Richness vs. Flattened CSV
The most significant advantage of this tool over the manual UI export is data fidelity. The CSV export provided by the Defender portal flattens the data, often discarding the nested relationships vital for understanding context.
For example, a FileCreated event in the JSON output preserves the full InitiatingProcess structure—including parent process hashes, command lines, and user context. Listing 1 below illustrates this depth; these nested objects are exactly the data points that get flattened or discarded in the portal’s standard CSV export.
{
"IsCyberData": false,
"ActionTime": "2026-01-18T22:57:16.2718193Z",
"ActionTimeIsoString": "2026-01-18T22:57:16.2718193Z",
"ActionType": "FileCreated",
"Machine": {
"MachineId": "c3a9c3...e6c980211",
"SenseMachineId": "c3a9c3...e6c980211",
"Name": "xxxxxxxxx.net",
"Domain": "xxxxxxxxx.net"
},
"File": {
"Sha1": "",
"Sha256": "",
"FileName": "xxxxxxxx.xml",
"FolderPath": "C:\\Program Files (x86)\\xxxxxxx",
"FullPath": "C:\\Program Files (x86)\\xxxxxxx\\xxxxxxxx.xml",
"FileStateMask": 2065
},
"InitiatingProcess": {
"Id": 4412,
"CreationTime": "2026-01-18T22:57:14.0530385Z",
"ImageFile": {
"Sha1": "d633caf94...5d79b51203118f8",
"Sha256": "7fc776ed33...ea4258c6",
"FileName": "xxxxxxx.exe",
"FolderPath": "c:\\program files (x86)\\xxxxxxx",
"FullPath": "c:\\program files (x86)\\xxxxxxx\\xxxxxxx.exe"
},
...
}
Performance Benchmarks
To validate the architecture, I conducted a series of benchmarks downloading a 7-day timeline for 10 devices. The results highlight the dramatic efficiency gains provided by the Time Chunker and the concurrent worker pool.
The Baseline vs. Parallelism
The test compared a sequential download (simulating a standard single-threaded script) against the tool’s chunked parallel mode with increasing worker counts.
| Configuration | Duration | Speedup |
|---|---|---|
| No Chunking (1 Worker) | 19m 21s | 1x (Baseline) |
| 1-Day Chunks (2 Workers) | 08m 31s | 2.27x |
| 1-Day Chunks (4 Workers) | 06m 21s | 3.04x |
| 1-Day Chunks (8 Workers) | 03m 35s | 5.40x |
| 1-Day Chunks (16 Workers) | 01m 52s | 10.37x |
As shown above, increasing the worker count yields near-linear performance improvements up to a point. By splitting the 7-day window into smaller 1-day chunks, timeline-dl saturates the available network bandwidth and API quota, reducing a ~20-minute task to under 2 minutes.

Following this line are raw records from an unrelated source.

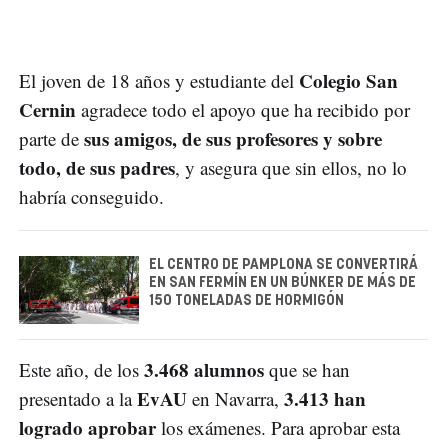
Colegio San
El joven de 18 años y estudiante del
Cernin
agradece todo el apoyo que ha recibido por
sus amigos, de sus profesores y sobre
parte de
todo, de sus padres
, y asegura que sin ellos, no lo
habría conseguido.
EL CENTRO DE PAMPLONA SE CONVERTIRÁ
EN SAN FERMÍN EN UN BÚNKER DE MÁS DE
150 TONELADAS DE HORMIGÓN
3.468 alumnos
Este año, de los
que se han
EvAU
3.413 han
presentado a la
en Navarra,
logrado aprobar
los exámenes. Para aprobar esta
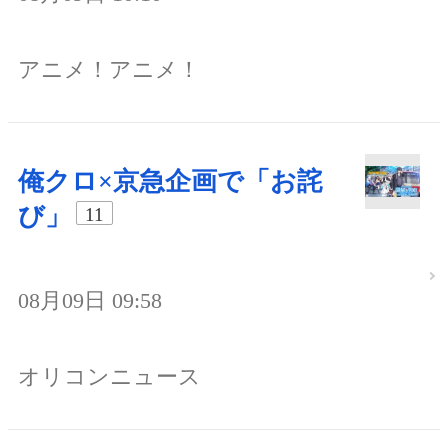
アニメ！アニメ！
俺クロ×京急企画で「お詫
び」
11
08月09日 09:58
オリコンニュース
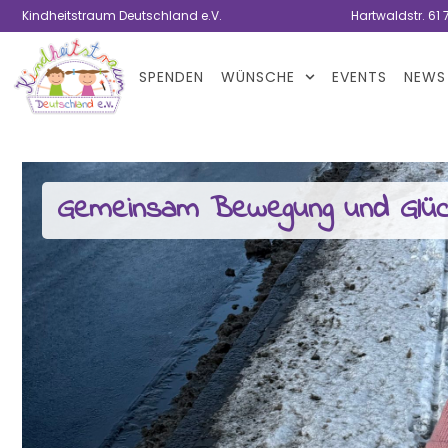
Kindheitstraum Deutschland e.V.
Hartwaldstr. 61 
SPENDEN
WÜNSCHE
EVENTS
NEWS
Gemeinsam Bewegung und Glück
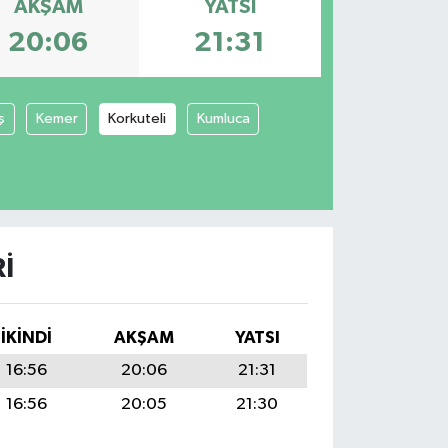
AKŞAM
YATSI
20:06
21:31
ş
Kemer
Korkuteli
Kumluca
I
İKINDI
AKŞAM
YATSI
16:56
20:06
21:31
16:56
20:05
21:30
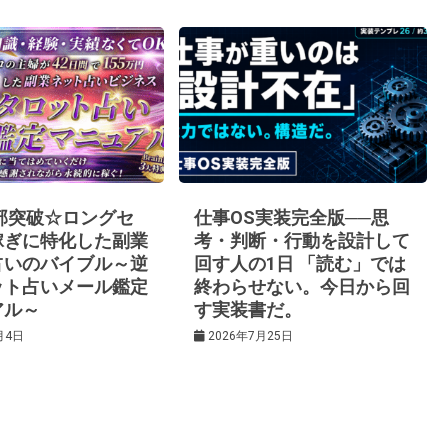
0部突破☆ロングセ
仕事OS実装完全版──思
稼ぎに特化した副業
考・判断・行動を設計して
占いのバイブル～逆
回す人の1日 「読む」では
ット占いメール鑑定
終わらせない。今日から回
アル～
す実装書だ。
月4日
2026年7月25日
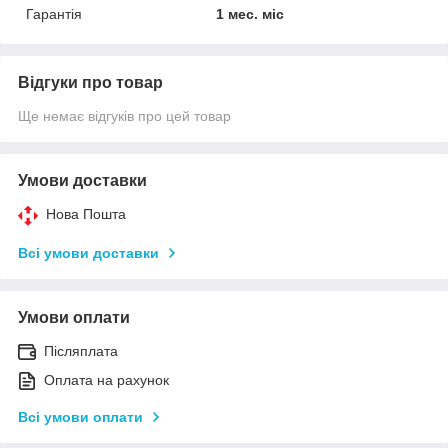
Гарантія
1 мес. міс
Відгуки про товар
Ще немає відгуків про цей товар
Умови доставки
Нова Пошта
Всі умови доставки
Умови оплати
Післяплата
Оплата на рахунок
Всі умови оплати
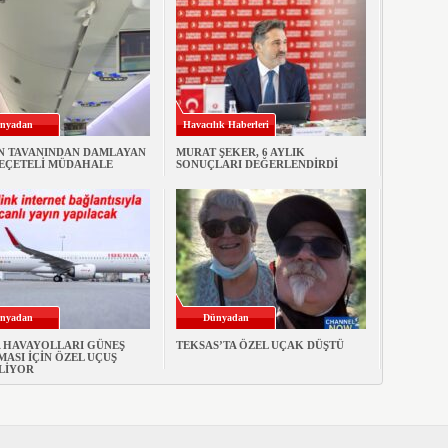
nyadan
Havacılık Haberleri
N TAVANINDAN DAMLAYAN
MURAT ŞEKER, 6 AYLIK
PEÇETELİ MÜDAHALE
SONUÇLARI DEĞERLENDİRDİ
nyadan
Dünyadan
A HAVAYOLLARI GÜNEŞ
TEKSAS’TA ÖZEL UÇAK DÜŞTÜ
ASI İÇİN ÖZEL UÇUŞ
LİYOR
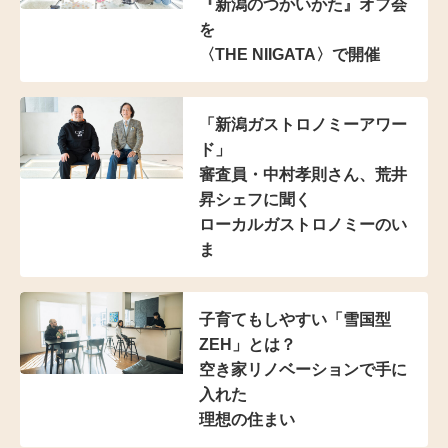
『新潟のつかいかた』オフ会
を
〈THE NIIGATA〉で開催
「新潟ガストロノミーアワー
ド」
審査員・中村孝則さん、
荒井
昇シェフに聞く
ローカルガストロノミーのい
ま
子育てもしやすい
「雪国型
ZEH」とは？
空き家リノベーションで手に
入れた
理想の住まい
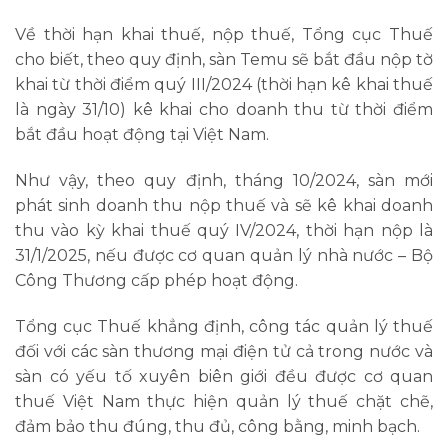
Về thời hạn khai thuế, nộp thuế, Tổng cục Thuế
cho biết, theo quy định, sàn Temu sẽ bắt đầu nộp tờ
khai từ thời điểm quý III/2024 (thời hạn kê khai thuế
là ngày 31/10) kê khai cho doanh thu từ thời điểm
bắt đầu hoạt động tại Việt Nam.
Như vậy, theo quy định, tháng 10/2024, sàn mới
phát sinh doanh thu nộp thuế và sẽ kê khai doanh
thu vào kỳ khai thuế quý IV/2024, thời hạn nộp là
31/1/2025, nếu được cơ quan quản lý nhà nước – Bộ
Công Thương cấp phép hoạt động.
Tổng cục Thuế khẳng định, công tác quản lý thuế
đối với các sàn thương mại điện tử cả trong nước và
sàn có yếu tố xuyên biên giới đều được cơ quan
thuế Việt Nam thực hiện quản lý thuế chặt chẽ,
đảm bảo thu đúng, thu đủ, công bằng, minh bạch.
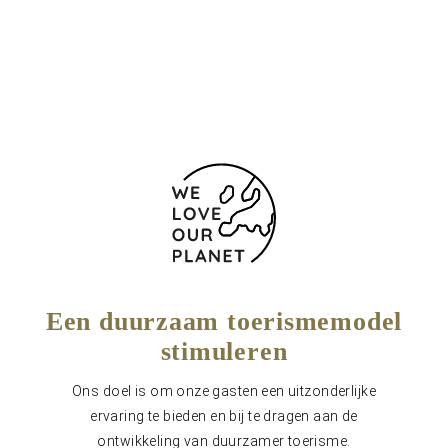
925282374
Contactformulier
Een duurzaam toerismemodel
stimuleren
Ons doel is om onze gasten een uitzonderlijke
ervaring te bieden en bij te dragen aan de
ontwikkeling van duurzamer toerisme.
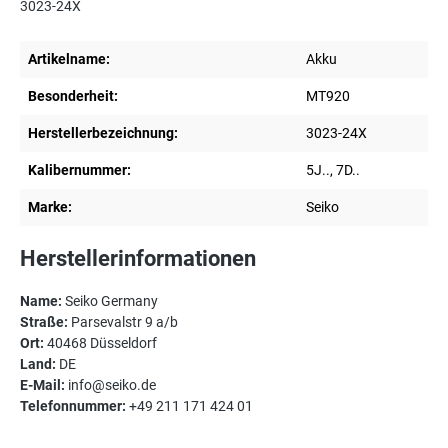
3023-24X
Artikelname:
Akku
Besonderheit:
MT920
Herstellerbezeichnung:
3023-24X
Kalibernummer:
5J.., 7D..
Marke:
Seiko
Herstellerinformationen
Name:
Seiko Germany
Straße:
Parsevalstr 9 a/b
Ort:
40468 Düsseldorf
Land:
DE
E-Mail:
info@seiko.de
Telefonnummer:
+49 211 171 424 01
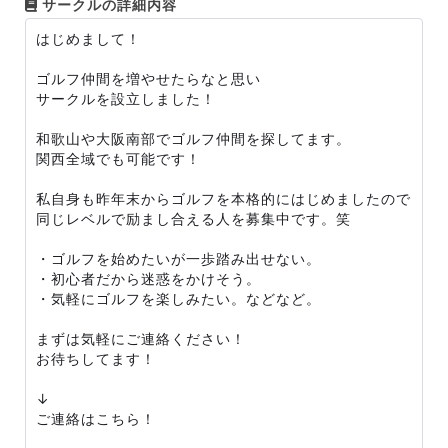
サークルの詳細内容
はじめまして！
ゴルフ仲間を増やせたらなと思い
サークルを設立しました！
和歌山や大阪南部でゴルフ仲間を探してます。
関西全域でも可能です！
私自身も昨年末からゴルフを本格的にはじめましたので
同じレベルで励まし合える人を募集中です。笑
・ゴルフを始めたいが一歩踏み出せない。
・初心者だから迷惑をかけそう。
・気軽にゴルフを楽しみたい。などなど。
まずは気軽にご連絡ください！
お待ちしてます！
↓
ご連絡はこちら！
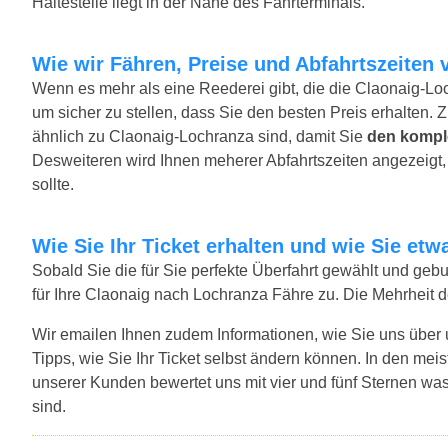
Haltestelle liegt in der Nähe des Fährterminals.
Wie wir Fähren, Preise und Abfahrtszeiten 
Wenn es mehr als eine Reederei gibt, die die Claonaig-Loc
um sicher zu stellen, dass Sie den besten Preis erhalten. 
ähnlich zu Claonaig-Lochranza sind, damit Sie
den kompl
Desweiteren wird Ihnen meherer Abfahrtszeiten angezeigt, f
sollte.
Wie Sie Ihr Ticket erhalten und wie Sie e
Sobald Sie die für Sie perfekte Überfahrt gewählt und ge
für Ihre Claonaig nach Lochranza Fähre zu. Die Mehrheit 
Wir emailen Ihnen zudem Informationen, wie Sie uns über
Tipps, wie Sie Ihr Ticket selbst ändern können. In den mei
unserer Kunden bewertet uns mit vier und fünf Sternen was
sind.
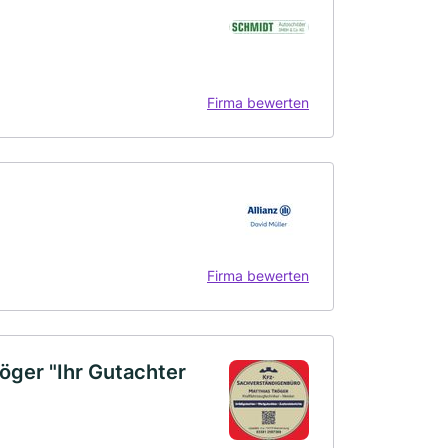
Firma bewerten
Firma bewerten
öger "Ihr Gutachter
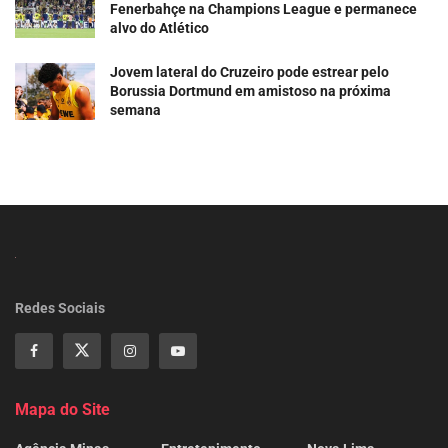
Fenerbahçe na Champions League e permanece
alvo do Atlético
Jovem lateral do Cruzeiro pode estrear pelo
Borussia Dortmund em amistoso na próxima
semana
Redes Sociais
Mapa do Site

Comparison with XDRInternals
I originally intended to benchmark timeline-dl against the Get-XdrEndpointDeviceTimeline cmdlet from the XDRInternals module.
However, this comparison proved impractical. In my testing, retrieving a single 7-day window for just one device via the PowerShell module took over 30 minutes. Extrapolating this to 10 devices would suggest a runtime of several hours, making it fundamentally unsuitable for the high-volume data retrieval required during incident response.
This stark difference confirms that while PowerShell modules are excellent for ad-hoc queries, a dedicated Go-based tool with aggressive concurrency is essential for timeline reconstruction at scale.
Conclusion
The 30-day API limit in Microsoft Defender for Endpoint has long been a hurdle for incident responders, often forcing a trade-off between speed and data completeness. By reverse-engineering the timeline protocol and leveraging the apiproxy endpoint, timeline-dl effectively bridges this gap, unlocking the full six-month retention period for programmatic access.
This tool transforms what was previously a manual, click-heavy process into a scalable, automated workflow. It allows forensic teams to quickly secure historical evidence across hundreds of endpoints, ensuring that no critical event data is left behind during an investigation.
The tool is open source and available on GitHub.